Still. Question stands. How come?

We can artificially activate and deactive genes at our leisure, it a fairly common practice in genetic manipulation research. The problems with essentially reverse engineering a species from a living ancestor is that we need to know which genes did what, and for an entire genome, that will take decades of research which may never get passed ethics boards.
The other problem with the genetic side is that , in most species anyway, the non-coding DNA (such as meaningless and left-over genes to which you refer KC) make up most of the genetic make up of the species, and thus are far more likely to fall victim to the constant random mutations which our DNA undergoes, so for the species and indeed even the individual which we use as our test-bed may have extensive damage to the genes important to the 'rebuild' species.
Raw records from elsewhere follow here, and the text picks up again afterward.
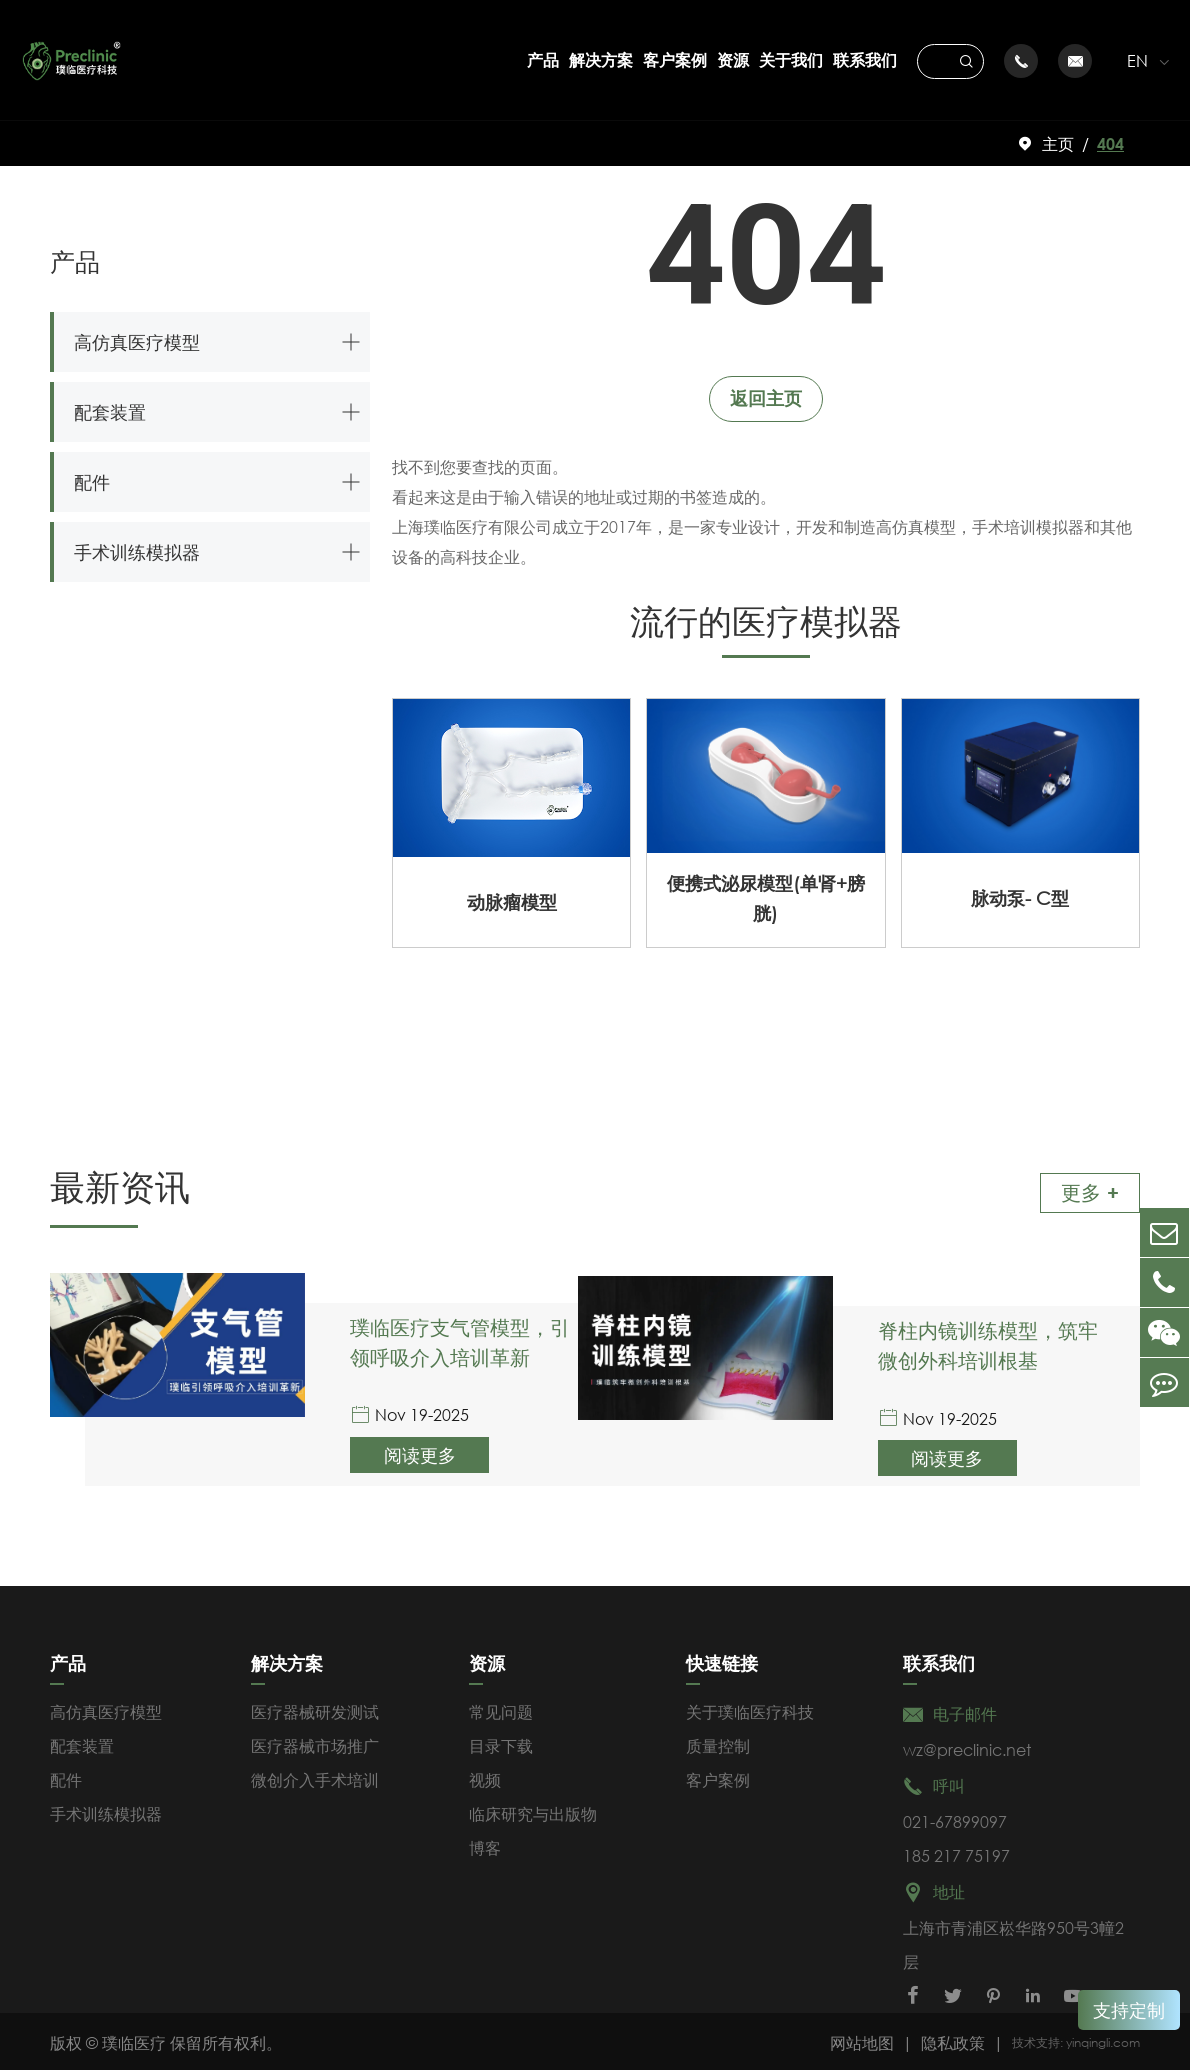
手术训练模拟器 (137, 552)
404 (1110, 143)
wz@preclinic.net (967, 1746)
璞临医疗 (134, 2039)
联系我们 (865, 59)
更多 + (1090, 1192)
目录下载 (501, 1742)
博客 (485, 1844)
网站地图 (862, 2039)
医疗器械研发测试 (315, 1708)
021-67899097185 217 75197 (956, 1835)
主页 (1058, 143)
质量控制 (718, 1742)
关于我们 (791, 59)
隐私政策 (953, 2039)
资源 (733, 59)
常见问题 (501, 1708)
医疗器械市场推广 (315, 1742)
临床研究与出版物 (533, 1810)
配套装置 (110, 412)
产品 (543, 59)
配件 (92, 482)
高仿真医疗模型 (137, 342)
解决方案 (601, 59)
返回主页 (766, 398)
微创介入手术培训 (315, 1776)
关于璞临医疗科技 (750, 1708)
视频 (485, 1776)
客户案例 (675, 59)
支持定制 (1129, 2010)
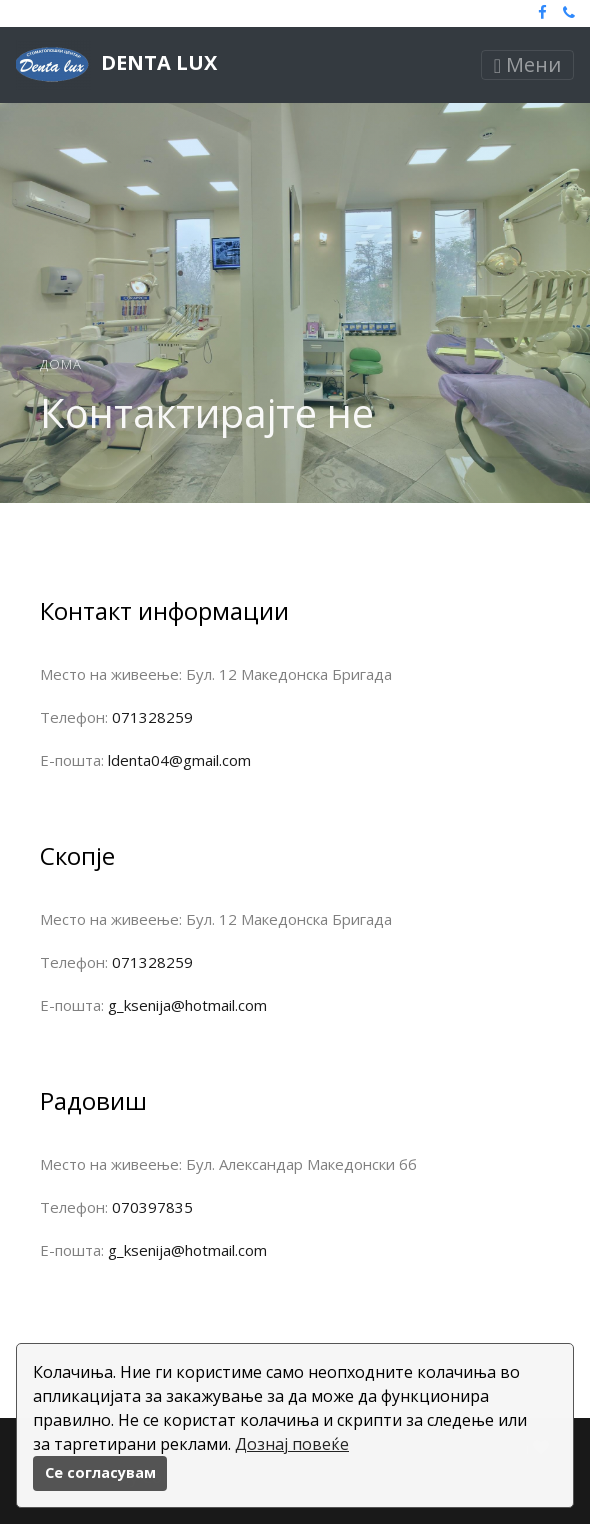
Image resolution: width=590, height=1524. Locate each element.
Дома (61, 364)
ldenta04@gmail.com (179, 760)
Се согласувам (100, 1472)
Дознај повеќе (292, 1444)
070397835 (152, 1207)
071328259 (152, 717)
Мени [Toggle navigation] (527, 64)
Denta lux (116, 65)
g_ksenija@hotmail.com (187, 1005)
Non-genetically is that we'd need something sufficiently close to a dinosaur to be able to use it as the testbed to make one from. A chicken is probably not going to suffice as the egg with probably kill it (assuming we got everything else right).
Mammoths may be possible thanks to elephants, but it's a big risk for the elephant we'd have to use to birth the ReMammoth, again assuming we'd got it right.

Of course, if we had a complete example of the genome of the creature we want to replicate, that cuts half the problem: just use bacteria to make copies and insert the resultant duplicate into a zygote in the same way we'd do with the 'rebuilt genome' implied from the problems above.